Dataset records
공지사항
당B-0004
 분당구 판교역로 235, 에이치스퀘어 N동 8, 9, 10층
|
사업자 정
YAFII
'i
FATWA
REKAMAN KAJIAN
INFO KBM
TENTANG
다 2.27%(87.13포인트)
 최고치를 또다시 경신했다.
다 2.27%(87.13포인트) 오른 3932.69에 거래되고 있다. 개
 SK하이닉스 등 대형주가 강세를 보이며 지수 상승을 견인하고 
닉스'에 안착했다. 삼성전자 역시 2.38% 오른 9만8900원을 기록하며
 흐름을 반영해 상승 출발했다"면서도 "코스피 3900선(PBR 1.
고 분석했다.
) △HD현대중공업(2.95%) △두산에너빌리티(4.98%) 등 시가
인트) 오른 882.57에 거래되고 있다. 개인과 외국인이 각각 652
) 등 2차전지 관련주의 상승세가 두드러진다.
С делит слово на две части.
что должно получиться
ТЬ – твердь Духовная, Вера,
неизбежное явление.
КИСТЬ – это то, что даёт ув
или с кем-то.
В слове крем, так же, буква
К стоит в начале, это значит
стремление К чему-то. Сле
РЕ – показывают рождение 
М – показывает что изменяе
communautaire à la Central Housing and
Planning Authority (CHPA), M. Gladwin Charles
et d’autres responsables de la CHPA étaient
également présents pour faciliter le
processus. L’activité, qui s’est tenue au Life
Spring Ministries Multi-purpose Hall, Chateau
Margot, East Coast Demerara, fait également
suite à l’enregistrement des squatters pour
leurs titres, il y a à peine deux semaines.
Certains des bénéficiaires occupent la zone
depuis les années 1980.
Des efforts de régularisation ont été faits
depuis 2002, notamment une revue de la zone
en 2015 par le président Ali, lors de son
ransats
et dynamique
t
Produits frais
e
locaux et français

--

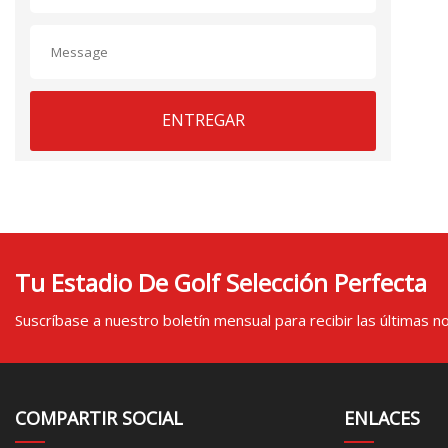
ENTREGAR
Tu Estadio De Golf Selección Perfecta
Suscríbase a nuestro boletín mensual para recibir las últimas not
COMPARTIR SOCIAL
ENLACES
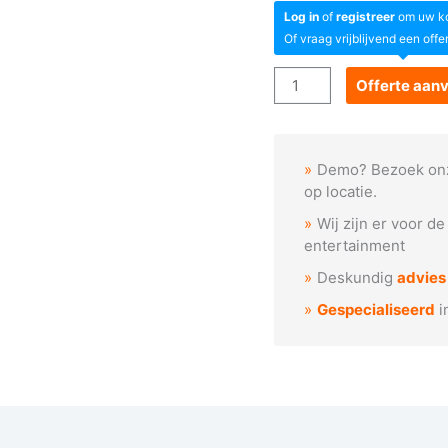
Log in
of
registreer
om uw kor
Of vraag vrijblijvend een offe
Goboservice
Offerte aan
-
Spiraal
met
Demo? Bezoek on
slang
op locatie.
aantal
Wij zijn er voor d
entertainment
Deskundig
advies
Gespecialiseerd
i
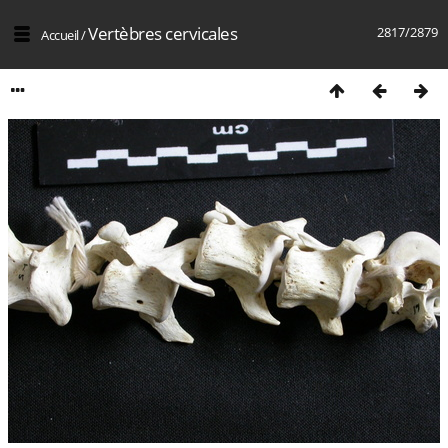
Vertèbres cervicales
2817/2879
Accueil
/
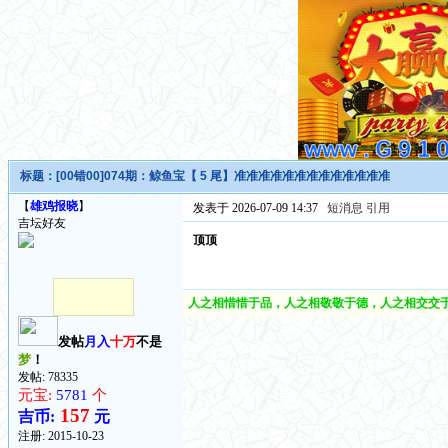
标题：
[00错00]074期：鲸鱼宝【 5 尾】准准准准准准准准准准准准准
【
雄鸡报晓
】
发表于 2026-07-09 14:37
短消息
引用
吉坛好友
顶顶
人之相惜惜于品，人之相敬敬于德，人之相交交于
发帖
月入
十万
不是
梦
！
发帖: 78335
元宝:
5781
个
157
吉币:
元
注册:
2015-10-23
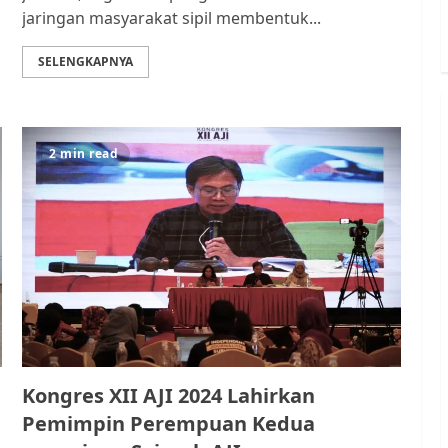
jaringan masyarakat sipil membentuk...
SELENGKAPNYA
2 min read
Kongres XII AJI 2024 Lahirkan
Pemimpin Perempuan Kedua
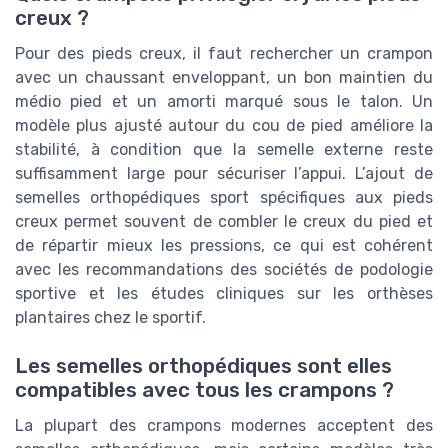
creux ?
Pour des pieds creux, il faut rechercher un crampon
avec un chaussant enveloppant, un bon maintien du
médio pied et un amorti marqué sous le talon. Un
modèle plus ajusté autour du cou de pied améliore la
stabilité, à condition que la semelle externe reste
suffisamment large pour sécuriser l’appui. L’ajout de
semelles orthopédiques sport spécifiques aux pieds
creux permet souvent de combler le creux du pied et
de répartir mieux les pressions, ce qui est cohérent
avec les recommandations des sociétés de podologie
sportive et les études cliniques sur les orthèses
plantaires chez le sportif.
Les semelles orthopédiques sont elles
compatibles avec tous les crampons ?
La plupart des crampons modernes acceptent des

* * *

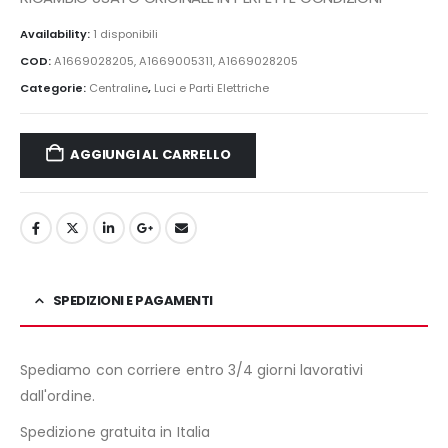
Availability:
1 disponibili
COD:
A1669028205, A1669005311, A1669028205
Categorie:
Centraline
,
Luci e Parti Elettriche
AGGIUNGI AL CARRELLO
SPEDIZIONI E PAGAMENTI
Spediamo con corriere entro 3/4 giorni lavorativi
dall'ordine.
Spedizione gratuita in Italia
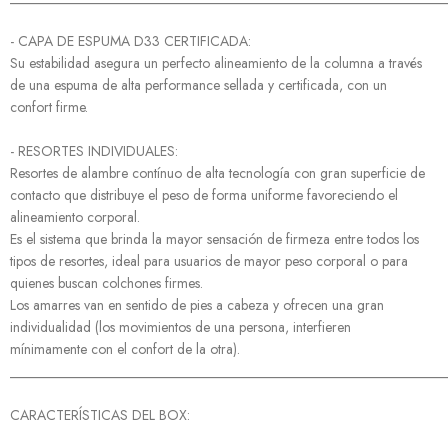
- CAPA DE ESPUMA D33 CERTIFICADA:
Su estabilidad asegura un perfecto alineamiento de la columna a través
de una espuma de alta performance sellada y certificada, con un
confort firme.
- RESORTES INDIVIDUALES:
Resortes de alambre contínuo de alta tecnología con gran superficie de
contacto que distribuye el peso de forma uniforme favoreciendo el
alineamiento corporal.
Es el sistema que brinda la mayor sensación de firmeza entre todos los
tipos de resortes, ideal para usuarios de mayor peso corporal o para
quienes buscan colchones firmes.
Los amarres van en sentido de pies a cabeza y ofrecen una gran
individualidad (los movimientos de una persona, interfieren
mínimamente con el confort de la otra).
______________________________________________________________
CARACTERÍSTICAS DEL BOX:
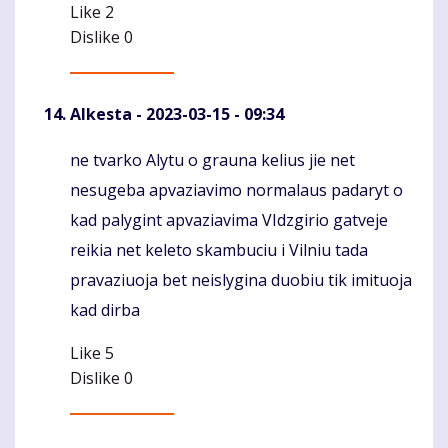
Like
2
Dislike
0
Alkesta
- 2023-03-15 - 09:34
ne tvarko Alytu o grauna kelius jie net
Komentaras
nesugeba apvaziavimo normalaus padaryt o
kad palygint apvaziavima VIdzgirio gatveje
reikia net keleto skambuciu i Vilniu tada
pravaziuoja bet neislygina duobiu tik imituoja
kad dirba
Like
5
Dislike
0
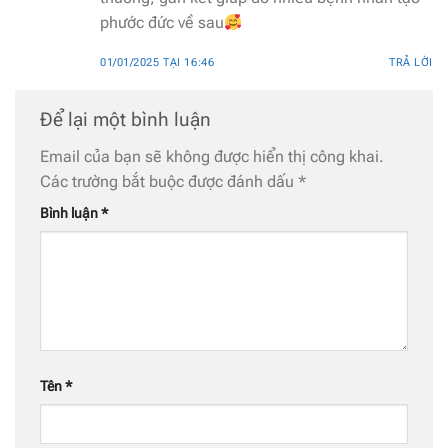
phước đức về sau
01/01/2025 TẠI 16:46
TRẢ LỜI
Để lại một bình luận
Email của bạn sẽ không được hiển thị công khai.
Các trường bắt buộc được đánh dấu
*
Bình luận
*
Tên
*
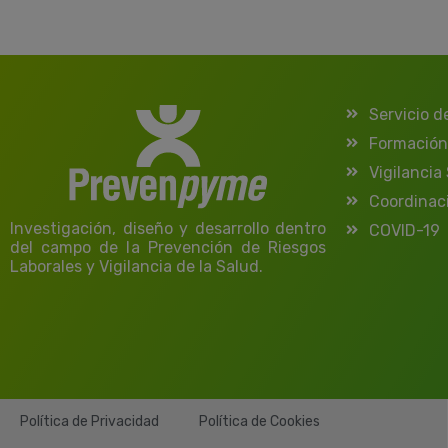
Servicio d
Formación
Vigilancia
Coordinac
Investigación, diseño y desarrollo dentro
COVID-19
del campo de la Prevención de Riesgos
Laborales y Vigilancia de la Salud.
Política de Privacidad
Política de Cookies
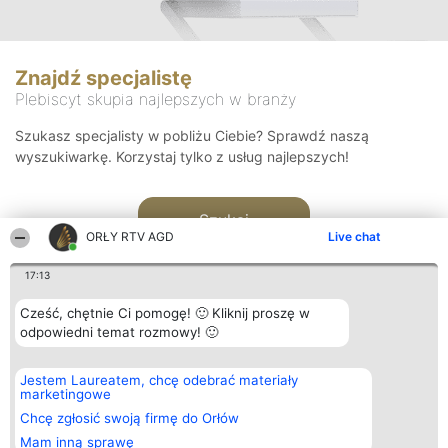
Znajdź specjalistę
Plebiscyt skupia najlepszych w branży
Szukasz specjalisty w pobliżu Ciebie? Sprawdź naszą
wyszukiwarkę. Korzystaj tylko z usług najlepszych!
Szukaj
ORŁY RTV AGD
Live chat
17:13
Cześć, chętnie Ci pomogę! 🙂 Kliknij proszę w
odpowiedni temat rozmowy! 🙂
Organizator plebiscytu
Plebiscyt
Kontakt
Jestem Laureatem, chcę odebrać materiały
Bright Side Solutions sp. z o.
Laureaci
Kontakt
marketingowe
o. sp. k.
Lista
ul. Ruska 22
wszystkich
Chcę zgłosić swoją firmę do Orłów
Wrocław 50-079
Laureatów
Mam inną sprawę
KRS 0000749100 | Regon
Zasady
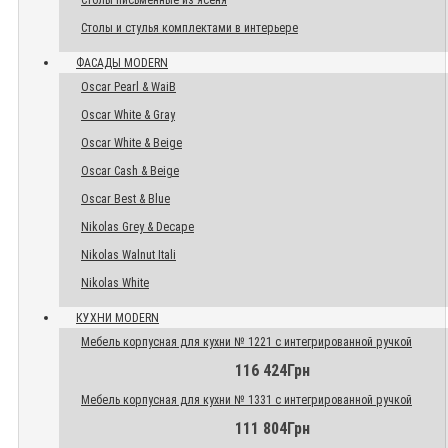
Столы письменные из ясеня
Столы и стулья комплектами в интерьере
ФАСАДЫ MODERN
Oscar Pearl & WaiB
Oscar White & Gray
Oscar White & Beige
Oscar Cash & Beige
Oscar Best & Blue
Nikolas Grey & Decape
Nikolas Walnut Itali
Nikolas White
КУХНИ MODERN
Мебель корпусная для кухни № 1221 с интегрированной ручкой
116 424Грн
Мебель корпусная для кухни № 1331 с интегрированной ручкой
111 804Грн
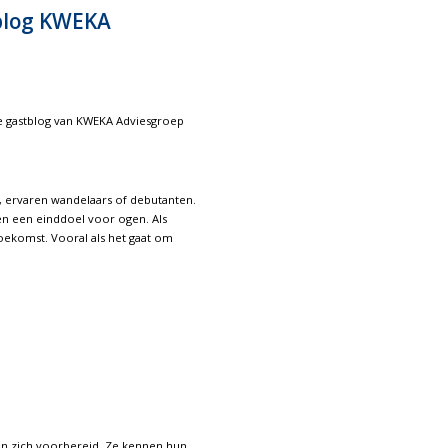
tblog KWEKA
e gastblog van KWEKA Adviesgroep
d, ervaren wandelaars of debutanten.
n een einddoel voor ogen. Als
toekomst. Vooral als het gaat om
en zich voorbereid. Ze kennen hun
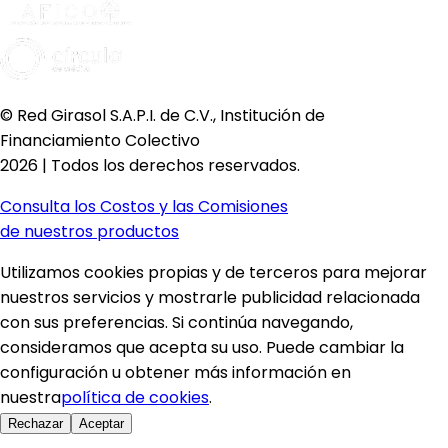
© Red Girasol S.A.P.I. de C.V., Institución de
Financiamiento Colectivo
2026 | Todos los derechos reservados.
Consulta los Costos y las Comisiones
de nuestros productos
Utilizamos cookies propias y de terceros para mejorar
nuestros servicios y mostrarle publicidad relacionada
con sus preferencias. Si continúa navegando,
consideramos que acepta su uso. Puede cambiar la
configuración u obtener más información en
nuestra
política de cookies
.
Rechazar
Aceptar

§ ACTIVITY
Could you repeat exactly the lines above from the line with "М – показывает что изменяе" up to and including the line with "locaux et français", and only those?

§ TASK SOLUTION
М – показывает что изменяе
communautaire à la Central Housing and
Planning Authority (CHPA), M. Gladwin Charles
et d’autres responsables de la CHPA étaient
également présents pour faciliter le
processus. L’activité, qui s’est tenue au Life
Spring Ministries Multi-purpose Hall, Chateau
Margot, East Coast Demerara, fait également
suite à l’enregistrement des squatters pour
leurs titres, il y a à peine deux semaines.
Certains des bénéficiaires occupent la zone
depuis les années 1980.
Des efforts de régularisation ont été faits
depuis 2002, notamment une revue de la zone
en 2015 par le président Ali, lors de son
ransats
et dynamique
t
Produits frais
e
locaux et français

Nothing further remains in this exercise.